• **The task**:
In the data below, count every line that holds the string "Jean" and reply with the number alone.

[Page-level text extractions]
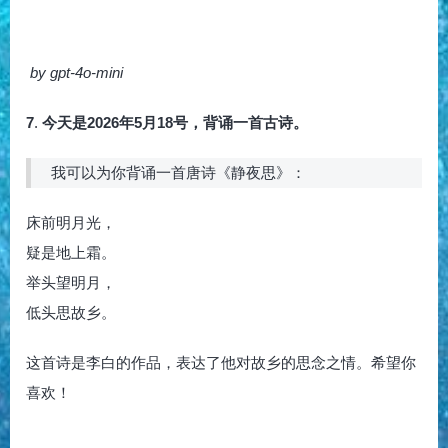
by gpt-4o-mini
7
.
今天是2026年5月18号，背诵一首古诗。
我可以为你背诵一首唐诗《静夜思》：
床前明月光，
疑是地上霜。
举头望明月，
低头思故乡。
这首诗是李白的作品，表达了他对故乡的思念之情。希望你
喜欢！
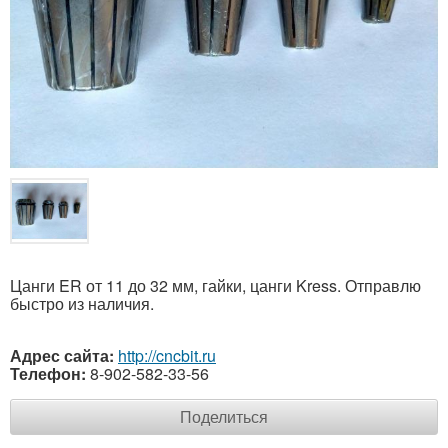
Цанги ER от 11 до 32 мм, гайки, цанги Kress. Отправлю
быстро из наличия.
Адрес сайта:
http://cncbit.ru
Телефон:
8-902-582-33-56
Поделиться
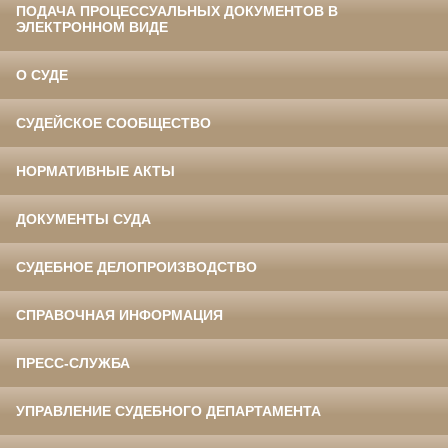
ПОДАЧА ПРОЦЕССУАЛЬНЫХ ДОКУМЕНТОВ В
ЭЛЕКТРОННОМ ВИДЕ
О СУДЕ
СУДЕЙСКОЕ СООБЩЕСТВО
НОРМАТИВНЫЕ АКТЫ
ДОКУМЕНТЫ СУДА
СУДЕБНОЕ ДЕЛОПРОИЗВОДСТВО
СПРАВОЧНАЯ ИНФОРМАЦИЯ
ПРЕСС-СЛУЖБА
УПРАВЛЕНИЕ СУДЕБНОГО ДЕПАРТАМЕНТА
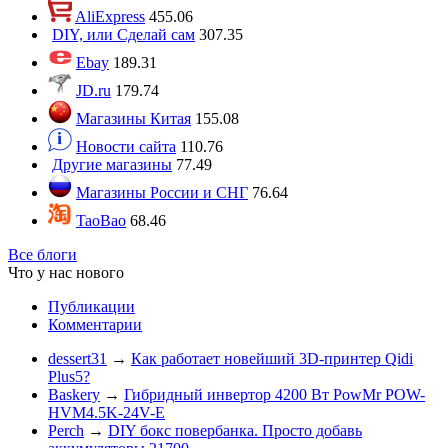
AliExpress
455.06
DIY, или Сделай сам
307.35
Ebay
189.31
JD.ru
179.74
Магазины Китая
155.08
Новости сайта
110.76
Другие магазины
77.49
Магазины России и СНГ
76.64
TaoBao
68.46
Все блоги
Что у нас нового
Публикации
Комментарии
dessert31
→
Как работает новейший 3D-принтер Qidi
Plus5?
Baskery
→
Гибридный инвертор 4200 Вт PowMr POW-
HVM4.5K-24V-E
Perch
→
DIY бокс повербанка. Просто добавь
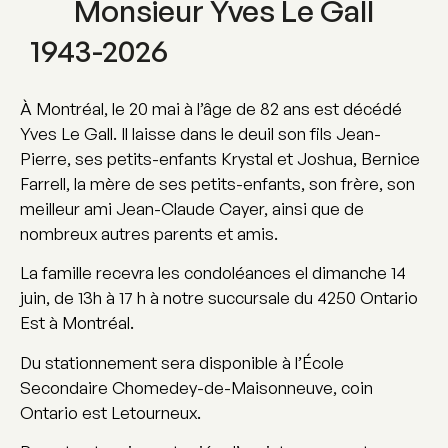
Monsieur Yves Le Gall
1943-2026
À Montréal, le 20 mai à l’âge de 82 ans est décédé
Yves Le Gall. Il laisse dans le deuil son fils Jean-
Pierre, ses petits-enfants Krystal et Joshua, Bernice
Farrell, la mère de ses petits-enfants, son frère, son
meilleur ami Jean-Claude Cayer, ainsi que de
nombreux autres parents et amis.
La famille recevra les condoléances el dimanche 14
juin, de 13h à 17 h à notre succursale du 4250 Ontario
Est à Montréal.
Du stationnement sera disponible à l’École
Secondaire Chomedey-de-Maisonneuve, coin
Ontario est Letourneux.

• **Result for this exercise**:
2